Transactions. Banks just do not feel good because costs are rising on Main Street. They are also cashing in on Wall Street, which has seen a huge boom in transactions.

JPMorgan reported that its investment banking income increased by 45% as fees were charged for giving companies advice on mergers and acquisitions. Morgan Stanley saw that the income of investment banks increased by 67% year-on-year. Citi had its best quarter of mergers and acquisitions in a decade.

Does that mean everything is pink? Of course no: Citi CEO Jane Ein Fraser said the company was “paying close attention” to three things. There is inflation, including the impact of labor shortages, energy shortages, as well as the slowdown in China, and what is happening with the US debt ceiling negotiations.

But the big picture is that lenders are making tons of money so far, and they expect the trend to continue.

Shares of Virgin Galactic are in the crater

Shares of Virgin Galactic eased after the company announced it was postponing the space tourism dream of its wealthy customers.

The latest. The company, founded by billionaire Richard Branson, has announced that it is postponing the start of full-time commercial service until the fourth quarter of next year. It was aimed at the end of the third quarter.

Shares in the market fell by 18% on Friday.

Virgin Galactic said its immediate priority was an “enhancement program” designed to upgrade its VSS Unity rocket mother ship և from which it launches.

But that means customers who have paid for six jobs will have to wait a little longer. Virgin Galactic has sold about 600 tickets for future flights.

The company’s shares were already under pressure. After earning more than $ 60 in February, they finished with $ 24.06 on Thursday.

On the radars. Space tourism is increasingly dividing society. In an interview with the BBC on Thursday, Prince William criticized billionaires who focus on rockets, saying they should invest more time and money to save the Earth.

“Star Trek” actor William Shatner, who exploded one of the rockets of the founder of Amazon Bezos FFF Bezos earlier this week, opened fire on the British king, who, he said, “made a mistake.”

“The idea here is not to go, yes, look at me. “I’m in space,” many told Entertainment Tonight. Instead, the guidelines represent a “childish step” toward moving polluting industries into space.

New paper suggests S&P 500 membership could be ‘sold’

Companies are eager to join the S&P 500, for good reason.

By becoming a member of the most popular US stock index, companies are helping to attract significant investments from market players who might otherwise not have bought shares. It is also an authoritative differentiator. The final members of the club must prove that they have “succeeded”.
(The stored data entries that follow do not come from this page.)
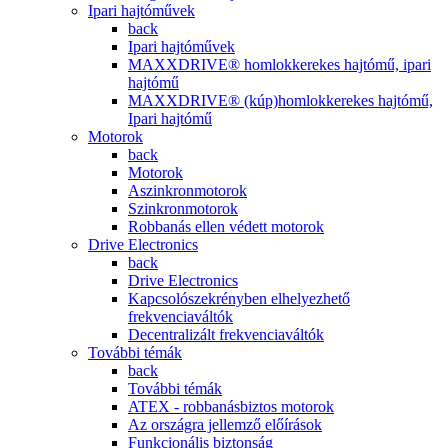
Ipari hajtóművek
back
Ipari hajtóművek
MAXXDRIVE® homlokkerekes hajtómű, ipari
hajtómű
MAXXDRIVE® (kúp)homlokkerekes hajtómű,
Ipari hajtómű
Motorok
back
Motorok
Aszinkronmotorok
Szinkronmotorok
Robbanás ellen védett motorok
Drive Electronics
back
Drive Electronics
Kapcsolószekrényben elhelyezhető
frekvenciaváltók
Decentralizált frekvenciaváltók
További témák
back
További témák
ATEX - robbanásbiztos motorok
Az országra jellemző előírások
Funkcionális biztonság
But are the index spots for sale? This is an explosive question posed by the National Bureau of Economic Research recently published by researchers at the National University of Australia and Columbia University.

The paper, whose findings have not been revised, claims that companies tend to gain S&P ratings when there are openings in the leading index. It turned out that the purchases “seem to improve their chances of entering the index.”

S&P Global criticized the newspaper in a statement as “flawed”.

“The S&P Dow Jones Indices և S&P Global Ratings are separate companies with policies ակարգ procedures to ensure that they operate independently of each other,” the company said. “Managing our index separates analytical trading to protect the integrity of our indexes.”

Step back. Aside from its claims, the newspaper reminds that the process of joining the S&P 500 involves great discretion. To be eligible, the companies must be US companies with a market capitalization of at least $ 11.8 billion and record four consecutive positive returns. However, the final decision rests with the index committee և their calls have major repercussions on cash flow.


Goldman Sachs: (GS:), JB Hunt, PNC: (PNC:) and Truist: (TFC:) report results before US markets open.

He! US Retail Sales for September ET 8 p.m. On the 30th.